In-situ irradiated XPS investigation on 2D/1D Cd0.5Zn0.5S/Nb2O5 S-scheme heterojunction photocatalysts for simultaneous promotion of antibiotics removal and hydrogen evolution

Photocatalytic degradation of pollutants coupled with simultaneous water splitting into solar fuel is still a challenge. Herein, Nb2O5 nanofiber coated by Cd0.5Zn0.5S nanosheets as a 2D/1D hybrid photocatalysts was constructed through a solvothermal method. In-situ irradiated X-ray photoelectron spectroscopy (in-situ XPS) analysis coupled theoretical calculations together confirmed that the electrons transferred from Cd0.5Zn0.5S to Nb2O5 driven by internal electric field (IEF) upon hybridization, further illustrating that a step-scheme (S-scheme) charge transfer path was formed in the Cd0.5Zn0.5S/Nb2O5 nanohybrids under simulated solar irradiation.

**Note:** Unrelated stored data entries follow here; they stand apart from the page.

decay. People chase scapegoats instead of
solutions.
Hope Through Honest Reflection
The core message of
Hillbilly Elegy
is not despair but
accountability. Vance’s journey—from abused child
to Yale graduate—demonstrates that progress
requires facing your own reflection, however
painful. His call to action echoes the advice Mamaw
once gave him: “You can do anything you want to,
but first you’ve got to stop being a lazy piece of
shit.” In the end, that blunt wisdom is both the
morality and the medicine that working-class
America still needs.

As a result, optimized catalyst Cd0.5Zn0.5S/20% Nb2O5 (named as CZSNO20) exhibits the superior H2 evolution rate (94 μmol g−1h−1) coupled with simultaneous the degradation of antibiotics like ciprofloxacin and cephalexin. This work will provide a promising method for in situ preparing nanofiber-based S-scheme heterojunction photocatalysts towards multifunctional catalysis reaction.